§ **HOW TO COMPLETE THIS TASK**
Please transcribe the data that follows exactly as given, leaving out every picture.

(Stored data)
——
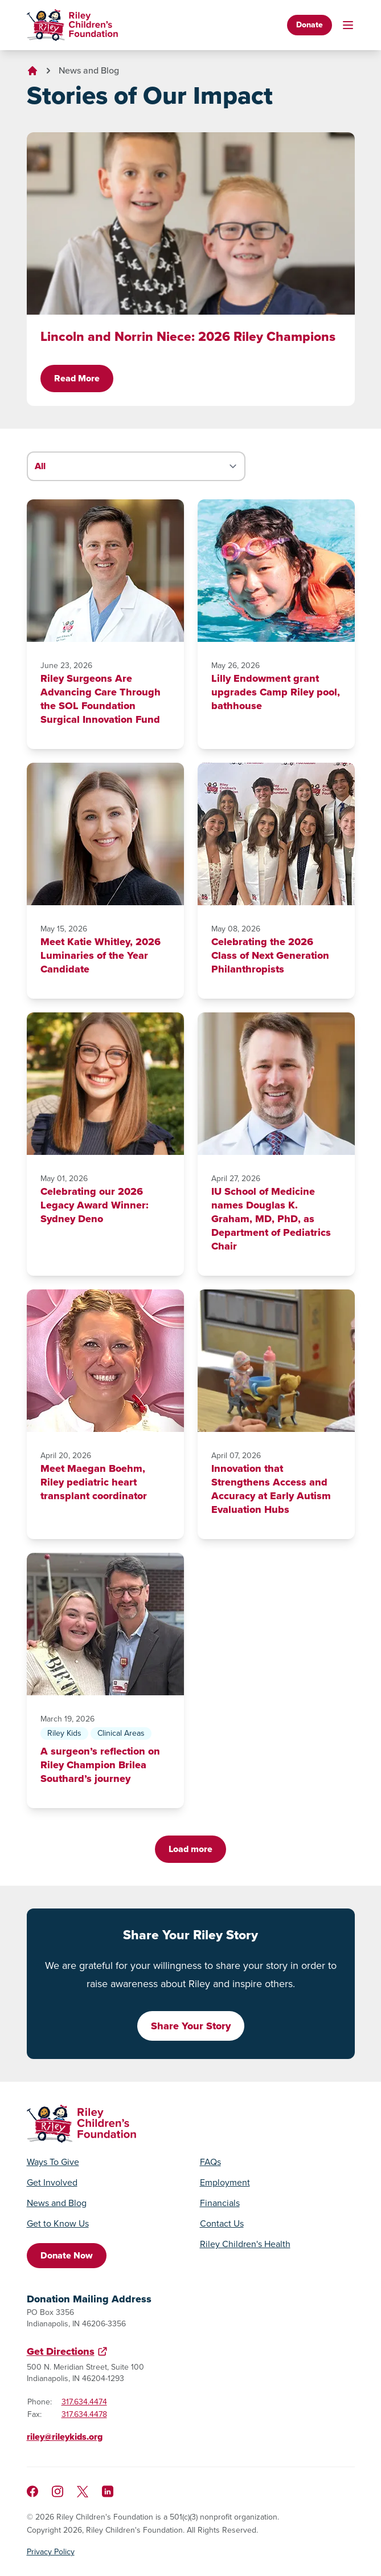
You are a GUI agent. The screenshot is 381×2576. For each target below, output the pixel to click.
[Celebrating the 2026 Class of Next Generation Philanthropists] (276, 834)
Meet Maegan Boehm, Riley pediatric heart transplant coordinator (93, 1482)
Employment (225, 2182)
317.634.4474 (84, 2402)
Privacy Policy (51, 2552)
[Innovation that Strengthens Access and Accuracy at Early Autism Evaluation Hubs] (276, 1360)
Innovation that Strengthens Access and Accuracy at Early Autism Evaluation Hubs (271, 1489)
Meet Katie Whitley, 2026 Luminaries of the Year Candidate (100, 955)
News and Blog (89, 70)
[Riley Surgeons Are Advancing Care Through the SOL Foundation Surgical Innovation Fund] (105, 570)
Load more (190, 1848)
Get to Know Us (58, 2223)
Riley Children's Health (245, 2244)
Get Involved (52, 2182)
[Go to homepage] (72, 25)
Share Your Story (191, 2026)
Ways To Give (53, 2162)
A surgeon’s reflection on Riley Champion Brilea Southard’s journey (100, 1765)
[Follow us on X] (82, 2491)
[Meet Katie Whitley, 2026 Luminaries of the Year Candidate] (105, 834)
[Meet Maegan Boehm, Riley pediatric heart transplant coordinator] (105, 1360)
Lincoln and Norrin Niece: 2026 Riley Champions (187, 336)
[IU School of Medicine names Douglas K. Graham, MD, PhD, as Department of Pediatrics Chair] (276, 1083)
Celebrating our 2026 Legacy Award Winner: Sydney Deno (94, 1205)
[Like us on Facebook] (32, 2491)
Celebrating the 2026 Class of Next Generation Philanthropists (270, 955)
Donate (309, 25)
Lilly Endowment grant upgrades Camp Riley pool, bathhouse (275, 692)
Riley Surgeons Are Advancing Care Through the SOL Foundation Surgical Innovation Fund (100, 699)
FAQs (210, 2162)
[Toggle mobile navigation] (348, 25)
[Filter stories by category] (136, 466)
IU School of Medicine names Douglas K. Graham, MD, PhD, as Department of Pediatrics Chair (271, 1219)
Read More (77, 378)
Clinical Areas (121, 1733)
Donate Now (66, 2255)
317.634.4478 (84, 2414)
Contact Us (222, 2223)
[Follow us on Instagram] (57, 2491)
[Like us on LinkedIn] (107, 2491)
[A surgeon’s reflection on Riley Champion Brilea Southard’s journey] (105, 1624)
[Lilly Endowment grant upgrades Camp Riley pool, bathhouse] (276, 570)
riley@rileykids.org (65, 2436)
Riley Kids (64, 1733)
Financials (220, 2203)
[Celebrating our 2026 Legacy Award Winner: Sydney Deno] (105, 1083)
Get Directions (61, 2351)
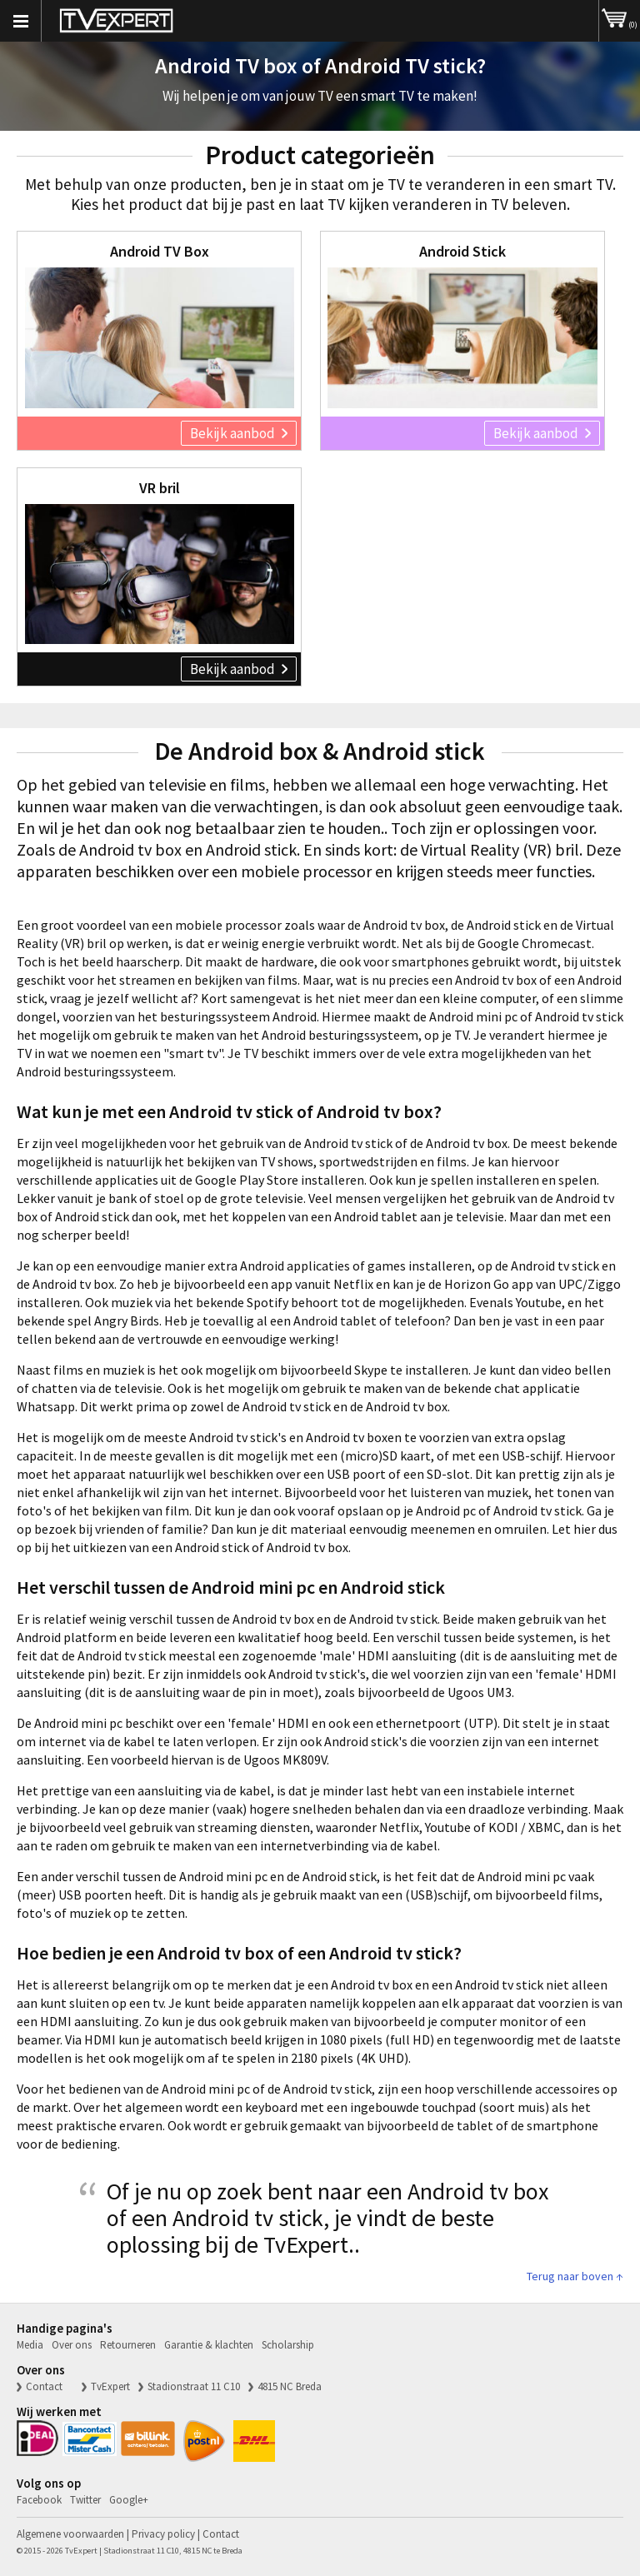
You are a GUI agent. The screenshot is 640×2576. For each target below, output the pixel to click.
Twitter (85, 2500)
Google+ (128, 2500)
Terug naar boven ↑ (575, 2276)
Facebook (39, 2500)
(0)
——
§ **ANSWER SPACE**
You are a GUI agent. The screenshot is 381×2576. For each target below, output the pixel to click.
[Celebrating the 2026 Class of Next Generation Philanthropists] (276, 834)
Meet Maegan Boehm, Riley pediatric heart transplant coordinator (93, 1482)
Employment (225, 2182)
317.634.4474 (84, 2402)
Privacy Policy (51, 2552)
[Innovation that Strengthens Access and Accuracy at Early Autism Evaluation Hubs] (276, 1360)
Innovation that Strengthens Access and Accuracy at Early Autism Evaluation Hubs (271, 1489)
Meet Katie Whitley, 2026 Luminaries of the Year Candidate (100, 955)
News and Blog (89, 70)
[Riley Surgeons Are Advancing Care Through the SOL Foundation Surgical Innovation Fund] (105, 570)
Load more (190, 1848)
Get to Know Us (58, 2223)
Riley Children's Health (245, 2244)
Get Involved (52, 2182)
[Go to homepage] (72, 25)
Share Your Story (191, 2026)
Ways To Give (53, 2162)
A surgeon’s reflection on Riley Champion Brilea Southard’s journey (100, 1765)
[Follow us on X] (82, 2491)
[Meet Katie Whitley, 2026 Luminaries of the Year Candidate] (105, 834)
[Meet Maegan Boehm, Riley pediatric heart transplant coordinator] (105, 1360)
Lincoln and Norrin Niece: 2026 Riley Champions (187, 336)
[IU School of Medicine names Douglas K. Graham, MD, PhD, as Department of Pediatrics Chair] (276, 1083)
Celebrating our 2026 Legacy Award Winner: Sydney Deno (94, 1205)
[Like us on Facebook] (32, 2491)
Celebrating the 2026 Class of Next Generation Philanthropists (270, 955)
Donate (309, 25)
Lilly Endowment grant upgrades Camp Riley pool, bathhouse (275, 692)
Riley Surgeons Are Advancing Care Through the SOL Foundation Surgical Innovation Fund (100, 699)
FAQs (210, 2162)
[Toggle mobile navigation] (348, 25)
[Filter stories by category] (136, 466)
IU School of Medicine names Douglas K. Graham, MD, PhD, as Department of Pediatrics Chair (271, 1219)
Read More (77, 378)
Clinical Areas (121, 1733)
Donate Now (66, 2255)
317.634.4478 (84, 2414)
Contact Us (222, 2223)
[Follow us on Instagram] (57, 2491)
[Like us on LinkedIn] (107, 2491)
[A surgeon’s reflection on Riley Champion Brilea Southard’s journey] (105, 1624)
[Lilly Endowment grant upgrades Camp Riley pool, bathhouse] (276, 570)
riley@rileykids.org (65, 2436)
Riley Kids (64, 1733)
Financials (220, 2203)
[Celebrating our 2026 Legacy Award Winner: Sydney Deno] (105, 1083)
Get Directions (61, 2351)
You are a GUI agent. The screenshot is 640×2576. For each target below, output the pixel to click.
Twitter (85, 2500)
Google+ (128, 2500)
Terug naar boven ↑ (575, 2276)
Facebook (39, 2500)
(0)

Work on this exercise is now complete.